Sciulli’s work has been widely shown nationally and internationally, and she has been commissioned for numerous public works domestically. She received an Architectural Engineering degree from Penn State University, graduating as a Besal Scholar, as well an MFA degree in Combined Media from Hunter College. For further information visit christinesciulli.net and vimeo.com/xine.
OLIVER WARDEN
Oliver Warden is a Brooklyn-based interdisciplinary artist making interactive, conceptually driven art. Warden's varied practices wrestle with the proliferation of the spectacle and its ongoing relationship with global capitalism. His work explores this as a transaction of violence, desire, and power, suggesting it as the first global visual language. His practice weaves through many mediums including installation, painting, video game photography, performance and social networking. Warden’s latest body of work presents a high-res image woven into an infinity mirror. The work layers light and contends with the intimate, one-on-one relationship that is formed when desire meets objecthood represented in the mirror, the image, the sculpture and ultimately, the 'selfie'.

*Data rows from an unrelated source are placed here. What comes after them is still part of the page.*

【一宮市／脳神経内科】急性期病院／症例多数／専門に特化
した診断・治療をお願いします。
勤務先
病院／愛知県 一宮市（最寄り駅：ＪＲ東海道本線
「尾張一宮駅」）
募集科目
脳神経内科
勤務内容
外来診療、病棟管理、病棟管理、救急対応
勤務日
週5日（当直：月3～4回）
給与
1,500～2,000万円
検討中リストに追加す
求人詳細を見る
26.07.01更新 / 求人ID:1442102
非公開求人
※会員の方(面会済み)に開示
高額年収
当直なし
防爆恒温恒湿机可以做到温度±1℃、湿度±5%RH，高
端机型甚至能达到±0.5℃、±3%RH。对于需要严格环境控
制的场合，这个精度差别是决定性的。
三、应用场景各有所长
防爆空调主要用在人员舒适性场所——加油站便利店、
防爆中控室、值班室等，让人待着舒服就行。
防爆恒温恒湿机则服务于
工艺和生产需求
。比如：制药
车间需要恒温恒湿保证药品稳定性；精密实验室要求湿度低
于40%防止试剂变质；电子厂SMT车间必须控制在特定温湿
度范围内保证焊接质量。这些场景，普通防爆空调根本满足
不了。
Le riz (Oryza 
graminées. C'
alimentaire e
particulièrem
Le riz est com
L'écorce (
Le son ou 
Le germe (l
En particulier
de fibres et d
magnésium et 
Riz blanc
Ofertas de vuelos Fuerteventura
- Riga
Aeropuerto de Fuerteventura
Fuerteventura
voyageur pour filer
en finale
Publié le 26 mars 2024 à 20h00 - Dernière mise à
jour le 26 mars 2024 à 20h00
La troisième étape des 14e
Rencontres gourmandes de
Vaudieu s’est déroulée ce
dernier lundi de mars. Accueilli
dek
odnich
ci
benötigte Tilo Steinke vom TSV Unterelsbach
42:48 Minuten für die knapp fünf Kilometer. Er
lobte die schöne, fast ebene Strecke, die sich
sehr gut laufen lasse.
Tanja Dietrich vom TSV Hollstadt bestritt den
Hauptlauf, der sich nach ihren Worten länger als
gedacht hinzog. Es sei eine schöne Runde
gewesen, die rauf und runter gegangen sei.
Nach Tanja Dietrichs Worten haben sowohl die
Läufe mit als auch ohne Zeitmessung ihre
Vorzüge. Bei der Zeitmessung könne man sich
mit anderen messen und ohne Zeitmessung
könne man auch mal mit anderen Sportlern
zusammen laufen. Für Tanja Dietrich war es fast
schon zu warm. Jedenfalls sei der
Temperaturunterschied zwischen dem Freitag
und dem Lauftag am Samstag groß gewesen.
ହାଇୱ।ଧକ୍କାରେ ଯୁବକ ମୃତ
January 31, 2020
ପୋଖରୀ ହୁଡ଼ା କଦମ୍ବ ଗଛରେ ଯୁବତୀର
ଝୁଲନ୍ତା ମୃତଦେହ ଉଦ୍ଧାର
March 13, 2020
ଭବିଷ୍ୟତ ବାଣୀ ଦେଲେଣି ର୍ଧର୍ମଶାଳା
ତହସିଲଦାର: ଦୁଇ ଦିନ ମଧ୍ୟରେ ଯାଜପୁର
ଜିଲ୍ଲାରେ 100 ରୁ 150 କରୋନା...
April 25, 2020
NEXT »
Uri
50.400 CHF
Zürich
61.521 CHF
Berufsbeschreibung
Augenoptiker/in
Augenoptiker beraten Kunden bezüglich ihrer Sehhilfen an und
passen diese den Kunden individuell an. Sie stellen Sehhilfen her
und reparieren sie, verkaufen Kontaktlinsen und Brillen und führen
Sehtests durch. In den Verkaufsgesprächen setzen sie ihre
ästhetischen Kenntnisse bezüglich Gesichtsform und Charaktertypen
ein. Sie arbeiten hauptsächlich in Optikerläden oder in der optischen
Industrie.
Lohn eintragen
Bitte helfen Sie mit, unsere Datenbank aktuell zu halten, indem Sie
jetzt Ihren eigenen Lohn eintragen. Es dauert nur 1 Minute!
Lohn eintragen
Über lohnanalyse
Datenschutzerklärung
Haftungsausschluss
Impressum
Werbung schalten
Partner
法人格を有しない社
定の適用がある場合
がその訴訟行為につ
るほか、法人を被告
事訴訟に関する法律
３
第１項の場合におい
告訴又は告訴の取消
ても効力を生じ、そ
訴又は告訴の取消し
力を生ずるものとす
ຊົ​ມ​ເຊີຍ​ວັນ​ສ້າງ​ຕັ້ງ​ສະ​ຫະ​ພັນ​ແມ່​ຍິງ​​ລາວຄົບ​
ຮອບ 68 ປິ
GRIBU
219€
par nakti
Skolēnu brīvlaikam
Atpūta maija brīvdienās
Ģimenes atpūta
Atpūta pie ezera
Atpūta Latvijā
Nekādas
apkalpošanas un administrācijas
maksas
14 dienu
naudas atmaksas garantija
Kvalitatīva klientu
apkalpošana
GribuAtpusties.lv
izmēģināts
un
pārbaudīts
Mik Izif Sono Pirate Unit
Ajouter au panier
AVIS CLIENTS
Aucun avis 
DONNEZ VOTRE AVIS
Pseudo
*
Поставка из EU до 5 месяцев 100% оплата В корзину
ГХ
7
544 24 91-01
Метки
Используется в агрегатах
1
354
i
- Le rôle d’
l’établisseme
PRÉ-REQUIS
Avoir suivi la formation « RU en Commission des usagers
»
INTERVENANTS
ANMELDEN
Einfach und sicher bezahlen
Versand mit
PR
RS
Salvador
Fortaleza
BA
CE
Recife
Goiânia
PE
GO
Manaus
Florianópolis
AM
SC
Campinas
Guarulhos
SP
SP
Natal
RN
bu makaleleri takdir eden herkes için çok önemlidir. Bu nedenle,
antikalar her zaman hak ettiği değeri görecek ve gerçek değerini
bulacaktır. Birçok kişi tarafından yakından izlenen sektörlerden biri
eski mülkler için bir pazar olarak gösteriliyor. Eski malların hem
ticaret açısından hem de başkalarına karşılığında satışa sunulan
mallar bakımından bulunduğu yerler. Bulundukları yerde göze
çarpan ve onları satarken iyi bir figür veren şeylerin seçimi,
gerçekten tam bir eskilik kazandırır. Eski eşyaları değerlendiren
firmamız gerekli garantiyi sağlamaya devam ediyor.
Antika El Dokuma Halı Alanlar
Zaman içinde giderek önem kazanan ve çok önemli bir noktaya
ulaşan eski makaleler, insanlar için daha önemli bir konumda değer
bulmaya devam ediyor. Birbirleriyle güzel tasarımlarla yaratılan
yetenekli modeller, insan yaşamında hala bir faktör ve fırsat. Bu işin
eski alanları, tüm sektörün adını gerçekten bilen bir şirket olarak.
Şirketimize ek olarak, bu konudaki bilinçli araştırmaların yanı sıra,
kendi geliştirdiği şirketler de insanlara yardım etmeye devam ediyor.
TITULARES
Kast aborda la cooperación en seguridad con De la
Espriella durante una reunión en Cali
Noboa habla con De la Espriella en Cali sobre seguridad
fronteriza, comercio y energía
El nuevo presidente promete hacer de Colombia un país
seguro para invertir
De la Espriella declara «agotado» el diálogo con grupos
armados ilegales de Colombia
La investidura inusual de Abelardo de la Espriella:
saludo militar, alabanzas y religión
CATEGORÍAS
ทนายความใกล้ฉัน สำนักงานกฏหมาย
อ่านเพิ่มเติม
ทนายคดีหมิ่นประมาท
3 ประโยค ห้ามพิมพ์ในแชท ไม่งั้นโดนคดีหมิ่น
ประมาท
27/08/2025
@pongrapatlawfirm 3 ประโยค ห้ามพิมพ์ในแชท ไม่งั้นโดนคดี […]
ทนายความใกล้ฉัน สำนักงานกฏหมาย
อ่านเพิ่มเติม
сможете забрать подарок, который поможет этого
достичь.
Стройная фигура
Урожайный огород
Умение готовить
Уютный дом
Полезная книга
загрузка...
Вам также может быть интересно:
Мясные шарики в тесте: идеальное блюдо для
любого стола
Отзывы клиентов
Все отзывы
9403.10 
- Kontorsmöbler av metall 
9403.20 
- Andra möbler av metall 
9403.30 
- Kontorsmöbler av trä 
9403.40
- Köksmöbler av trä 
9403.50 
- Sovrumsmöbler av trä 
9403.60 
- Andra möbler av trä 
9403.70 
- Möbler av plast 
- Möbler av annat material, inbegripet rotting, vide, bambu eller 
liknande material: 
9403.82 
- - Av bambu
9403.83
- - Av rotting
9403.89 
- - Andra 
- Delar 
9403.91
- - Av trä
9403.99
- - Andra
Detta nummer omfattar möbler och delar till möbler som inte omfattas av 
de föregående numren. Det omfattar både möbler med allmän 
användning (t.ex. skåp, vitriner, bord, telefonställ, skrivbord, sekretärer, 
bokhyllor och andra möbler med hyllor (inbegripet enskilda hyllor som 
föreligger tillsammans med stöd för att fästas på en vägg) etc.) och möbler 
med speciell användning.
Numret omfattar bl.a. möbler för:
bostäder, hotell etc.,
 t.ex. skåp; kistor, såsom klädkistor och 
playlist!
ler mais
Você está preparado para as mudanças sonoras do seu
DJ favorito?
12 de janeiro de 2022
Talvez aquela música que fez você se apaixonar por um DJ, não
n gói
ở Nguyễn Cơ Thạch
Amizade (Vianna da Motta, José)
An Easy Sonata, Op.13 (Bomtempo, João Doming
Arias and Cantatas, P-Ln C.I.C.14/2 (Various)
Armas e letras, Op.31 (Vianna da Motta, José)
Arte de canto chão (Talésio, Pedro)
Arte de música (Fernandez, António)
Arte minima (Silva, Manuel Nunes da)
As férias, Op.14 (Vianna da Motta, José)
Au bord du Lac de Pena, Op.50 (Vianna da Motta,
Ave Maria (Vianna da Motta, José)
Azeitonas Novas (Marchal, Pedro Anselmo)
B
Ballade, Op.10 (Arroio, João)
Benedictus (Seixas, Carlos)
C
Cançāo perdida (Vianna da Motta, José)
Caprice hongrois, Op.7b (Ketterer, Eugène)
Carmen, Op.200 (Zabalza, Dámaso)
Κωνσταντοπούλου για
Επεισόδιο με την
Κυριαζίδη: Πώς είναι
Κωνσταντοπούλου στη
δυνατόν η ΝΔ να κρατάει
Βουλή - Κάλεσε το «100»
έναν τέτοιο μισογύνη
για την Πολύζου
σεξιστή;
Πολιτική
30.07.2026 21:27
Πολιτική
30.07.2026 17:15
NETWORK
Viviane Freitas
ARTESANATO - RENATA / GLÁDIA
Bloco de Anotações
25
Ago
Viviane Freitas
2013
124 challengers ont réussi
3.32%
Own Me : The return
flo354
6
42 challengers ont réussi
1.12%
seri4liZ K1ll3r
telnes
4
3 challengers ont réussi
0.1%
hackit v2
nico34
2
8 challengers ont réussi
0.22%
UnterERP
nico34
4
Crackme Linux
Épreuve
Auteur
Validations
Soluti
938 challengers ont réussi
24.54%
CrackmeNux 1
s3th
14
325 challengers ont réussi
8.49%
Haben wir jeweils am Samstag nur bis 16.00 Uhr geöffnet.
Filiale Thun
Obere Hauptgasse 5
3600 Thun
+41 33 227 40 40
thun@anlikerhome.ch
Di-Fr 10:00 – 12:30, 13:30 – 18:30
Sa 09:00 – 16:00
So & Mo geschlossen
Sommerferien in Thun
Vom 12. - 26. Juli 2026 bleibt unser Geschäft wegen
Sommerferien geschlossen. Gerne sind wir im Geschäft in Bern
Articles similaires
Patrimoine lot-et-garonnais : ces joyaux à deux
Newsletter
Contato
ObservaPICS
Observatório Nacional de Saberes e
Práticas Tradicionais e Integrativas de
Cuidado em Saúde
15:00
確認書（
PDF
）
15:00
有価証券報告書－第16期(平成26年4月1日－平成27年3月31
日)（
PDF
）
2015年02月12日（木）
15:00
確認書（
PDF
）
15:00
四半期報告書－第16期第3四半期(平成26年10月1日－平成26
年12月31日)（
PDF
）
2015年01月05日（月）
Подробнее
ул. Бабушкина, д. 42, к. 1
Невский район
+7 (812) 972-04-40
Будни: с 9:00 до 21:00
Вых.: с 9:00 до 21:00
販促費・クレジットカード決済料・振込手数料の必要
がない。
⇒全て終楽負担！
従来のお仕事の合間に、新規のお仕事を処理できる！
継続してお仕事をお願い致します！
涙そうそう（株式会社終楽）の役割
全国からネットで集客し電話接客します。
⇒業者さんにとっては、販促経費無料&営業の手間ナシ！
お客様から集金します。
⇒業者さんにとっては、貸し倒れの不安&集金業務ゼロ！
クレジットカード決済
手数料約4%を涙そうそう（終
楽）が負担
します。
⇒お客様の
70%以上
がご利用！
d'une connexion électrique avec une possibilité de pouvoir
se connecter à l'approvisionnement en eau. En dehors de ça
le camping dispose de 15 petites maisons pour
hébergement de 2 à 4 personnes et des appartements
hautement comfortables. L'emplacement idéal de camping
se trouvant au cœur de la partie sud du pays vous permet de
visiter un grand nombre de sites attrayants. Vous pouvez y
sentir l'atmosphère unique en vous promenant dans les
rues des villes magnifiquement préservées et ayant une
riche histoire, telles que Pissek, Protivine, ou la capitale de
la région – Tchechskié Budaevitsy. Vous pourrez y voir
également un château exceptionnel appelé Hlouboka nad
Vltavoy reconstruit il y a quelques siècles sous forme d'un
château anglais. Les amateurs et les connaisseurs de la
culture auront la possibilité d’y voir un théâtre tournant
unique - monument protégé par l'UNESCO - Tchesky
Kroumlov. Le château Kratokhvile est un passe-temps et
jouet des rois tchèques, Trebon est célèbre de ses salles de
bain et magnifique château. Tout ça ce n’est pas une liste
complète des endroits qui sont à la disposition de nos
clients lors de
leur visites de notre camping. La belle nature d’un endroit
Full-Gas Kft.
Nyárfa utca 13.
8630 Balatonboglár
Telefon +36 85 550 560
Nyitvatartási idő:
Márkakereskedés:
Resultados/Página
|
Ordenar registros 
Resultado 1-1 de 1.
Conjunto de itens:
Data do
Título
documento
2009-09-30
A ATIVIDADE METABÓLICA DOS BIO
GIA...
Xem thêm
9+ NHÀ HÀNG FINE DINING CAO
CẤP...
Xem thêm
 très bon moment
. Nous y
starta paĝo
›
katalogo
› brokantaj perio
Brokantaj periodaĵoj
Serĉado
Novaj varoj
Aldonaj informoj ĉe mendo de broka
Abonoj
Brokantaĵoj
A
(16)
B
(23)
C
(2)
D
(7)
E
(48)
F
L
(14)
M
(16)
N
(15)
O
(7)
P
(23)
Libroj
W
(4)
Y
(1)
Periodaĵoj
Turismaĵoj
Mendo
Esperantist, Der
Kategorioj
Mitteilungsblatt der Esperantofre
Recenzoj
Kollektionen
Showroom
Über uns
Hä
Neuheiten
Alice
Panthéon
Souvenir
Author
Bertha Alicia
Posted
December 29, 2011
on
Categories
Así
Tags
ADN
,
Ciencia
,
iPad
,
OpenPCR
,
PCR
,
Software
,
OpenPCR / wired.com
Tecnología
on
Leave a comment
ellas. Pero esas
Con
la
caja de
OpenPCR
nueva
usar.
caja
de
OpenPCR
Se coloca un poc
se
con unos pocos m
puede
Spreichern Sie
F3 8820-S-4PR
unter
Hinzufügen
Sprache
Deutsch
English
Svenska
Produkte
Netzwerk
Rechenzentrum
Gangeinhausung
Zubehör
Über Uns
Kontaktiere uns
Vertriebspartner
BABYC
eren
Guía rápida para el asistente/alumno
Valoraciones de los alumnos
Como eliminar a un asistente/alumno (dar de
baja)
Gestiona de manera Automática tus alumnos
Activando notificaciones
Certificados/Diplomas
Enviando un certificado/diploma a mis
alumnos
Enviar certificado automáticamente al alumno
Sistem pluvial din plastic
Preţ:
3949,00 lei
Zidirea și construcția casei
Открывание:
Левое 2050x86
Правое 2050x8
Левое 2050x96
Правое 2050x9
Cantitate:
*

Warden holds a BFA from the School of Visual Arts and an MFA from the Interactive Telecommunications Program (ITP) at NYU, which he attended in its first year. His work has been shown nationally, and he recently appeared on TakePart Live, a live television show in L.A., where he talked about his project GLOBALL, a social network as work of art. For further information, visit wheresgloball.tumblr.com/
ANDREA WOLF
Andrea Wolf is a Brooklyn-based interdisciplinary artist from Chile. Her work consists of ongoing research on time, memory, and image. Wolf’s practice focuses in memory objects we produce (photos, home movies, postcards) and the relation between personal memory and cultural practices of remembering. Wolf creates video installations and video sculptures to tackle these matters, representing the tension between remembering and forgetting. Working with found footage - with anonymous stories - she leaves an open space to be filled by the meaning that each of us brings through our personal experiences.
Wolf holds MFAs in Documentary Filmmaking (Universidad Autónoma de Barcelona) and Digital Arts (Universidad Pompeu Fabra), and a MPA in Interactive Telecommunications (NYU). Her work has been shown internationally and she has had numerous artist residencies. Wolf is founder and director of REVERSE, a non-profit workspace and art gallery in Brooklyn. For further information, visit andreawolf.org and vimeo.com/andreawolf
NATALIA ZUBKO
Natalia Zubko’s work ranges from small, intimate light sculptures built out of everyday materials to large, public installations. Her work explores the Japanese concept of Yugen: building in mystery and subtlety. Embedded in this concept is the value in the transformative quality of materials and spaces pared down to their essence. This is achieved through careful and deliberate attention both given by the creator and received by the viewer. Zubko often uses everyday materials, such as dryer sheets, straws, q-tips, in repetitious growing forms that reference the natural, micro, and cosmic world, as a vehicle to investigate and reveal the beauty in the seemingly simple and mundane.
Zubko has BAs in Anthropology and Art History from Brandeis University as well as a post-baccalaureate certificate (Brandeis) and MFA (Parsons) in Fine Arts, Sculpture. She lives and works in NY, and has worked on numerous interdisciplinary, multi-media, collaborative commissions and projects around the city. For further information, visit nataliazubko.com.